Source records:
━━━━━━

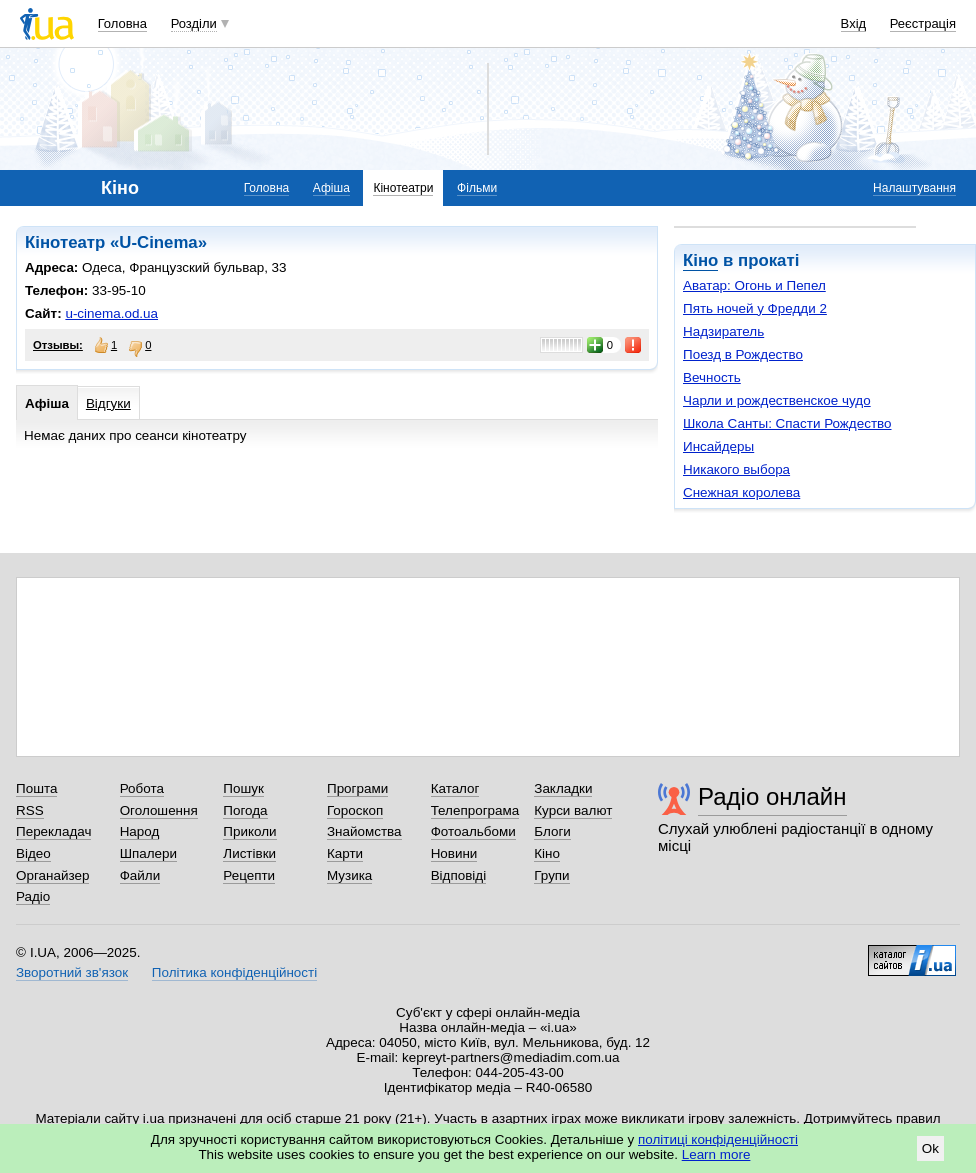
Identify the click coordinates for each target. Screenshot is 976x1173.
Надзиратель (723, 331)
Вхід (854, 23)
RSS (30, 810)
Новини (454, 853)
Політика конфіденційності (234, 972)
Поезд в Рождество (743, 354)
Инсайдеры (718, 446)
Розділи (194, 23)
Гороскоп (355, 810)
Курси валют (573, 810)
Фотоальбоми (473, 831)
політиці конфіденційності (718, 1139)
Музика (349, 875)
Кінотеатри (403, 188)
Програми (357, 788)
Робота (142, 788)
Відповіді (459, 875)
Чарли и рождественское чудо (777, 400)
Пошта (36, 788)
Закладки (563, 788)
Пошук (243, 788)
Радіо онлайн (772, 796)
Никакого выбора (736, 469)
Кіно (700, 260)
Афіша (331, 188)
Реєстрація (923, 23)
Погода (245, 810)
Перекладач (53, 831)
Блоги (552, 831)
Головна (122, 23)
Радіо (33, 896)
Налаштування (914, 188)
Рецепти (249, 875)
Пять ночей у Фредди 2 (755, 308)
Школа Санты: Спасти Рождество (787, 423)
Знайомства (364, 831)
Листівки (249, 853)
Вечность (712, 377)
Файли (140, 875)
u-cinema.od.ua (111, 313)
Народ (140, 831)
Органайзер (52, 875)
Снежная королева (741, 492)
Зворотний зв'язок (72, 972)
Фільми (477, 188)
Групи (551, 875)
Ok (930, 1148)
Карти (345, 853)
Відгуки (108, 403)
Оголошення (159, 810)
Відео (33, 853)
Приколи (249, 831)
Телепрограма (475, 810)
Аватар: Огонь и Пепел (754, 285)
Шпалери (148, 853)
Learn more (716, 1154)
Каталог (455, 788)
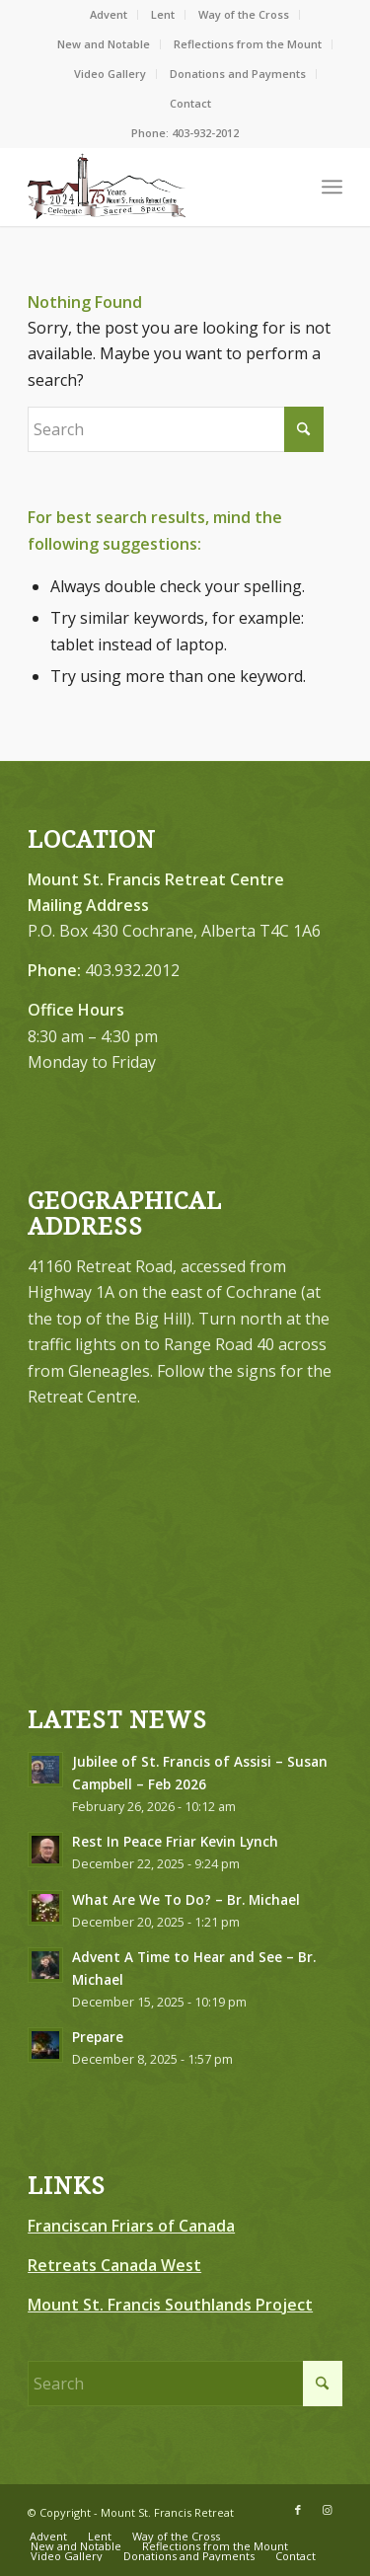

━━━━━━

- TASK PROMPT -
Reproduce every line above exactly, pictures excluded.

- EXERCISE SOLUTION -
Identify the click coordinates for each target. Screenshot is 976x1173.
Надзиратель (723, 331)
Вхід (854, 23)
RSS (30, 810)
Новини (454, 853)
Політика конфіденційності (234, 972)
Поезд в Рождество (743, 354)
Инсайдеры (718, 446)
Розділи (194, 23)
Гороскоп (355, 810)
Курси валют (573, 810)
Фотоальбоми (473, 831)
політиці конфіденційності (718, 1139)
Музика (349, 875)
Кінотеатри (403, 188)
Програми (357, 788)
Робота (142, 788)
Відповіді (459, 875)
Чарли и рождественское чудо (777, 400)
Пошта (36, 788)
Закладки (563, 788)
Пошук (243, 788)
Радіо онлайн (772, 796)
Никакого выбора (736, 469)
Кіно (700, 260)
Афіша (331, 188)
Реєстрація (923, 23)
Погода (245, 810)
Перекладач (53, 831)
Блоги (552, 831)
Головна (122, 23)
Радіо (33, 896)
Налаштування (914, 188)
Рецепти (249, 875)
Пять ночей у Фредди 2 (755, 308)
Школа Санты: Спасти Рождество (787, 423)
Знайомства (364, 831)
Листівки (249, 853)
Вечность (712, 377)
Файли (140, 875)
u-cinema.od.ua (111, 313)
Народ (140, 831)
Органайзер (52, 875)
Снежная королева (741, 492)
Зворотний зв'язок (72, 972)
Фільми (477, 188)
Групи (551, 875)
Ok (930, 1148)
Карти (345, 853)
Відгуки (108, 403)
Оголошення (159, 810)
Відео (33, 853)
Приколи (249, 831)
Телепрограма (475, 810)
Аватар: Огонь и Пепел (754, 285)
Шпалери (148, 853)
Learn more (716, 1154)
Каталог (455, 788)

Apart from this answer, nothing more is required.